- [TASK DIRECTIONS] Print every entry word for word, but omit the pictures.

-- GIVEN INFORMATION follows --

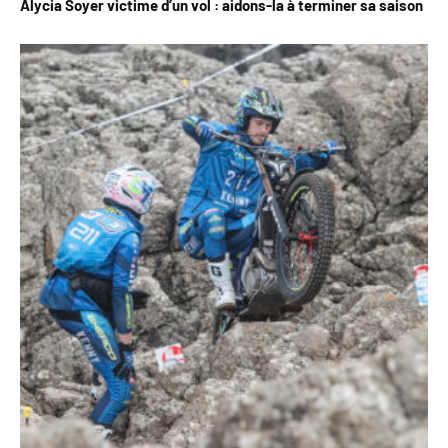
Alycia Soyer victime d’un vol : aidons-la à terminer sa saison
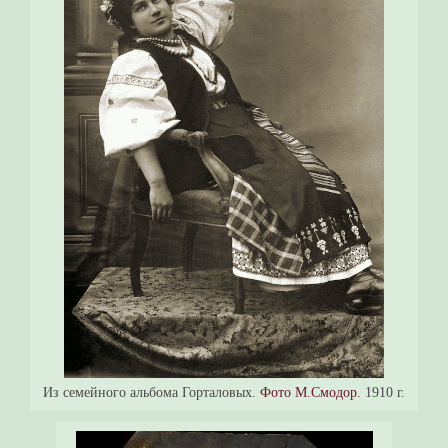
Из семейного альбома Горталовых.
Фото М.Смодор.
1910 г.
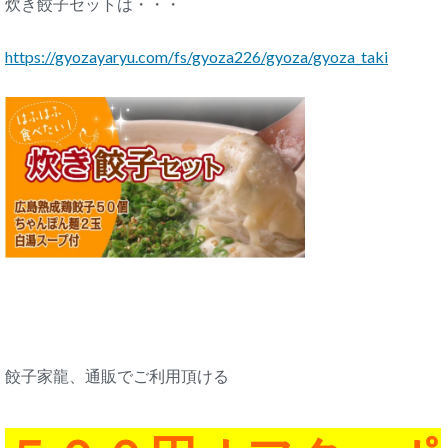
炊き餃子セットは・・・
https://gyozayaryu.com/fs/gyoza226/gyoza/gyoza_taki
餃子家龍、通販でご利用頂ける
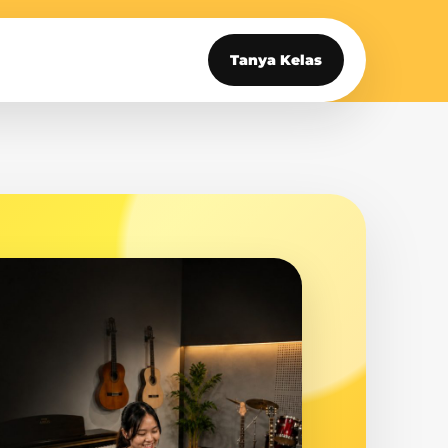
Tanya Kelas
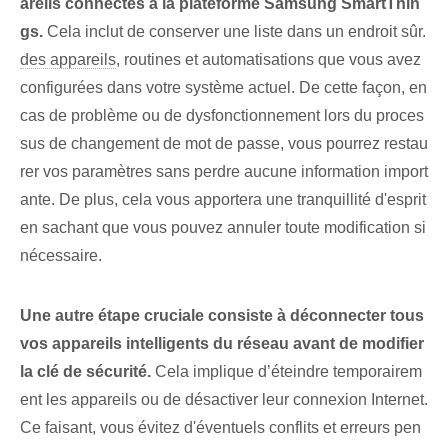
areils connectés à la plateforme Samsung SmartThin
gs.
Cela inclut de conserver une liste dans un endroit sûr.
des appareils
, routines et automatisations que vous avez
configurées dans votre système actuel. ⁤De cette façon, en
cas de problème ou de dysfonctionnement lors du proces
sus de changement de mot de passe, vous pourrez restau
rer vos paramètres sans perdre aucune information import
ante. De plus, cela vous apportera une tranquillité d'esprit
en sachant que vous pouvez annuler toute modification si
nécessaire.
Une autre étape cruciale consiste à déconnecter tous
vos appareils intelligents du réseau avant de modifier
la clé de sécurité.
Cela implique d’éteindre temporairem
ent les appareils ou de désactiver leur connexion Internet.
Ce faisant, vous évitez d'éventuels conflits et erreurs pen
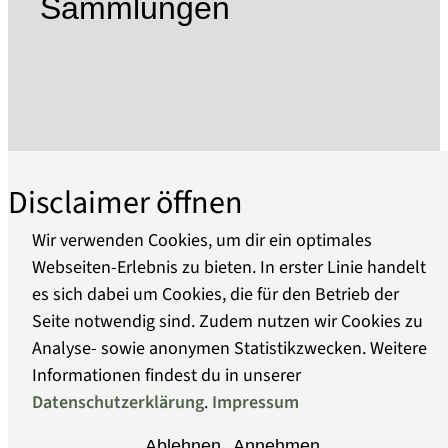
Sammlungen
Technikgeschichte der Keramik- und
Kachelproduktion vor allem eine Reise durch
mehr als 400 Jahre Ofenkunst und Ofenkultur.
In Museum und Ofenfabrik gehen Tradition und
Moderne eine fruchtbare Symbiose ein.
Führungen, bis zu fünf Sonderausstellungen pro
Disclaimer öffnen
Jahr, Kunsthandwerkermärkte,
Sonntagsmatinéen, Vorstellungen der
Wir verwenden Cookies, um dir ein optimales
TonKunst32, Kino- und Vortragsreihen sowie ein
Webseiten-Erlebnis zu bieten. In erster Linie handelt
museumspädagogisches Programm gehören
es sich dabei um Cookies, die für den Betrieb der
Über uns
zum Angebotsspektrum. Die seit Frühjahr 2012
Seite notwendig sind. Zudem nutzen wir Cookies zu
gezeigte neue Dauerausstellung bietet einen
Analyse- sowie anonymen Statistikzwecken. Weitere
Barrierefreiheit
speziell auf die jüngeren Besucher
Informationen findest du in unserer
abgestimmten Ausstellungsrundgang (22
Datenschutzerklärung
.
Impressum
Datenschutz
Stationen mit Mitmach-Stationen und Hands-
Ablehnen
Annehmen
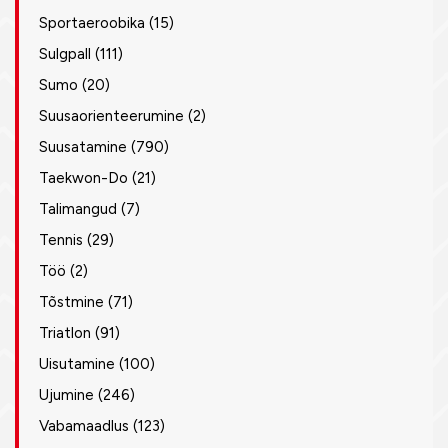
Sportaeroobika
(15)
Sulgpall
(111)
Sumo
(20)
Suusaorienteerumine
(2)
Suusatamine
(790)
Taekwon-Do
(21)
Talimangud
(7)
Tennis
(29)
Töö
(2)
Tõstmine
(71)
Triatlon
(91)
Uisutamine
(100)
Ujumine
(246)
Vabamaadlus
(123)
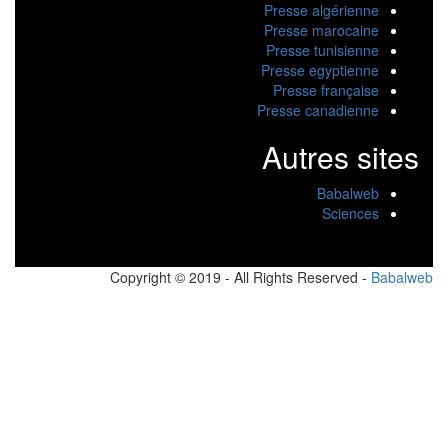
Presse algérienne
Presse marocaine
Presse tunisienne
Presse egyptienne
Presse française
Presse canadienne
Autres sites
Babalweb
Sciences
Copyright © 2019 - All Rights Reserved -
Babalw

-- GIVEN INFORMATION concluded --

- [EXERCISE RESPONSE]
Alycia Soyer victime d’un vol : aidons-la à terminer sa saison
Из семейного альбома Горталовых.
Фото М.Смодор.
1910 г.
炊き餃子セットは・・・
https://gyozayaryu.com/fs/gyoza226/gyoza/gyoza_taki
餃子家龍、通販でご利用頂ける
Tanya Kelas
areils connectés à la plateforme Samsung SmartThin
gs.
Cela inclut de conserver une liste dans un endroit sûr.
des appareils
, routines et automatisations que vous avez
configurées dans votre système actuel. ⁤De cette façon, en
cas de problème ou de dysfonctionnement lors du proces
sus de changement de mot de passe, vous pourrez restau
rer vos paramètres sans perdre aucune information import
ante. De plus, cela vous apportera une tranquillité d'esprit
en sachant que vous pouvez annuler toute modification si
nécessaire.
Une autre étape cruciale consiste à déconnecter tous
vos appareils intelligents du réseau avant de modifier
la clé de sécurité.
Cela implique d’éteindre temporairem
ent les appareils ou de désactiver leur connexion Internet.
Ce faisant, vous évitez d'éventuels conflits et erreurs pen
Sammlungen
Technikgeschichte der Keramik- und
Kachelproduktion vor allem eine Reise durch
mehr als 400 Jahre Ofenkunst und Ofenkultur.
In Museum und Ofenfabrik gehen Tradition und
Moderne eine fruchtbare Symbiose ein.
Führungen, bis zu fünf Sonderausstellungen pro
Disclaimer öffnen
Jahr, Kunsthandwerkermärkte,
Sonntagsmatinéen, Vorstellungen der
Wir verwenden Cookies, um dir ein optimales
TonKunst32, Kino- und Vortragsreihen sowie ein
Webseiten-Erlebnis zu bieten. In erster Linie handelt
museumspädagogisches Programm gehören
es sich dabei um Cookies, die für den Betrieb der
Über uns
zum Angebotsspektrum. Die seit Frühjahr 2012
Seite notwendig sind. Zudem nutzen wir Cookies zu
gezeigte neue Dauerausstellung bietet einen
Analyse- sowie anonymen Statistikzwecken. Weitere
Barrierefreiheit
speziell auf die jüngeren Besucher
Informationen findest du in unserer
abgestimmten Ausstellungsrundgang (22
Datenschutzerklärung
.
Impressum
Datenschutz
Stationen mit Mitmach-Stationen und Hands-
Ablehnen
Annehmen
Sportaeroobika
(15)
Sulgpall
(111)
Sumo
(20)
Suusaorienteerumine
(2)
Suusatamine
(790)
Taekwon-Do
(21)
Talimangud
(7)
Tennis
(29)
Töö
(2)
Tõstmine
(71)
Triatlon
(91)
Uisutamine
(100)
Ujumine
(246)
Vabamaadlus
(123)
Presse algérienne
Presse marocaine
Presse tunisienne
Presse egyptienne
Presse française
Presse canadienne
Autres sites
Babalweb
Sciences
Copyright © 2019 - All Rights Reserved -
Babalw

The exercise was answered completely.